Author “Color Management for Photographers" & "Photoshop CC Color Management/pluralsight"
Known Participant
June 12, 2021

disagree. we are trying to find to have a accurate match between the colors of JPG and RAW. Not interested here in the color accuracy of the scene at capture or the monitor etc. But this color accuracy (match) between both can exactly be measured and is not subjective at all...

TheDigitalDog
Inspiring
June 12, 2021

It is kind of important to point out, none of this has anything to do with 'accurate color' and everything to do with pleasing color which is subjective. 

Accurate color is: Lab colors at the scene equal lab colors out. Meaning you better measure some or a lot of colors at the scene (and the illuminant), not easy for most even if the scene is a 24 patch MacBeth ColorChecker. 

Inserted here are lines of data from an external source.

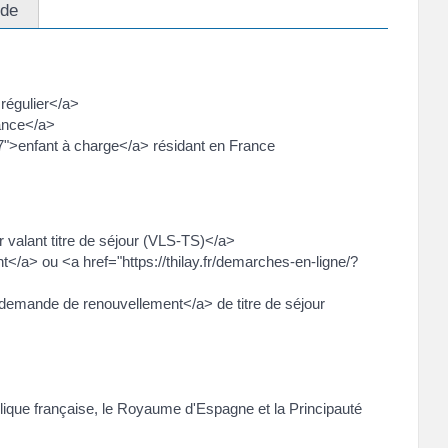
ide
 régulier</a>
rance</a>
47">enfant à charge</a> résidant en France
r valant titre de séjour (VLS-TS)</a>
t</a> ou <a href="https://thilay.fr/demarches-en-ligne/?
 demande de renouvellement</a> de titre de séjour
ublique française, le Royaume d'Espagne et la Principauté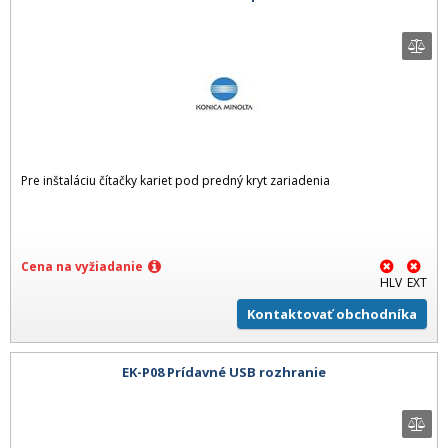
Pre inštaláciu čítačky kariet pod predný kryt zariadenia
Cena na vyžiadanie
HLV
EXT
Kontaktovať obchodníka
EK-P08 Prídavné USB rozhranie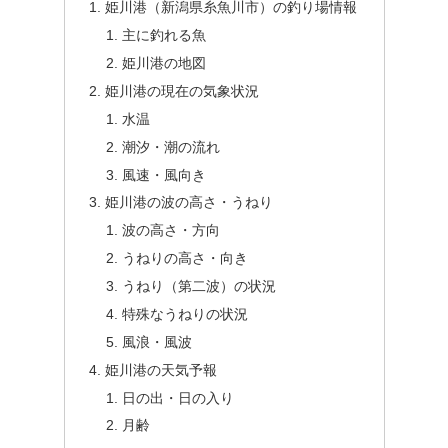
姫川港（新潟県糸魚川市）の釣り場情報
主に釣れる魚
姫川港の地図
姫川港の現在の気象状況
水温
潮汐・潮の流れ
風速・風向き
姫川港の波の高さ・うねり
波の高さ・方向
うねりの高さ・向き
うねり（第二波）の状況
特殊なうねりの状況
風浪・風波
姫川港の天気予報
日の出・日の入り
月齢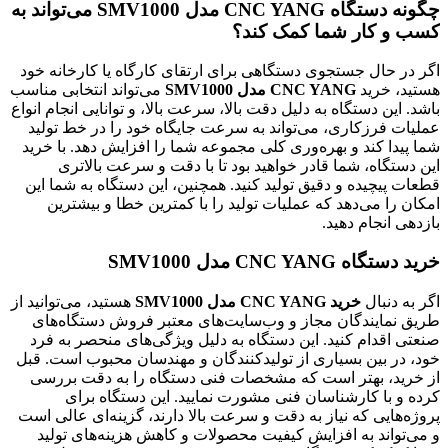
چگونه دستگاه CNC YANG مدل SMV1000 می‌تواند به
کسب و کار شما کمک کند؟
اگر در حال جستجوی دستگاهی برای ارتقای کارگاه یا کارخانه خود
هستید، خرید
CNC YANG مدل SMV1000
می‌تواند انتخابی مناسب
باشد. این دستگاه به دلیل دقت بالا، سرعت بالا، و توانایی انجام انواع
عملیات فرزکاری، می‌تواند به سرعت جایگاه خود را در خط تولید
شما پیدا کند و بهره‌وری کلی مجموعه شما را افزایش دهد. با خرید
این دستگاه، شما قادر خواهید بود تا با دقت و سرعت بالاتری
قطعات پیچیده و دقیق تولید کنید. همچنین، این دستگاه به شما این
امکان را می‌دهد که عملیات تولید را با کمترین خطا و بیشترین
بازدهی انجام دهید.
خرید دستگاه CNC YANG مدل SMV1000
اگر به دنبال
خرید CNC YANG مدل SMV1000
هستید، می‌توانید از
طریق نمایندگان مجاز و وب‌سایت‌های معتبر فروش دستگاه‌های
صنعتی اقدام کنید. این دستگاه به دلیل ویژگی‌های منحصر به فرد
خود، در بین بسیاری از تولیدکنندگان و مهندسان محبوب است. قبل
از خرید، بهتر است که مشخصات فنی دستگاه را به دقت بررسی
کرده و با کارشناسان فنی مشورت نمایید. این دستگاه برای
پروژه‌هایی که نیاز به دقت و سرعت بالا دارند، گزینه‌ای عالی است
و می‌تواند به افزایش کیفیت محصولات و کاهش هزینه‌های تولید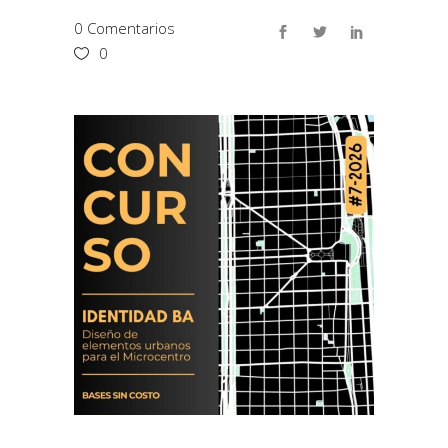
0 Comentarios
0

This is outlined in a white paper, aimed directly at photographers from the ICC:

http://www.color.org/ICC_white_paper_20_Digital_photography_color_management_basics.pdf

Some people like the rendering from Profile X (using who knows what other settings, WB alone). Others do not. Utterly subjective. Nothing to do with color accuracy. 

Author “Color Management for Photographers" & "Photoshop CC Color Management/pluralsight"
etiennee63339093
Inspiring
June 12, 2021

@franz Grus I agree. Even with home-made color profiles or colorfidelity we got some color management problems - especially with highly saturated colors. But they're far better than the Adobe Color profiles which are completely yellowish and inaccurate. 

Known Participant
June 12, 2021

it always depends on your level of expectation in color accuracy... And if you try to calculate those profiles or 3DLUT you will see that these are different for different camera settings, thus a simple profile like the one you mentioned can never address this problem in an appropriate or professional way. maybe better then nothing, but in our hands also not better then the standard profiles Adobe provides... But I agree as said months earlier that it is ADOBE WHO SHOULD PROVIDE THOSE PROFILES...

etiennee63339093
Inspiring
June 12, 2021

In my experience (90D) the colorfidelity profiles worked quite good, with only a little shift in the yellow/orange. Very color accurate.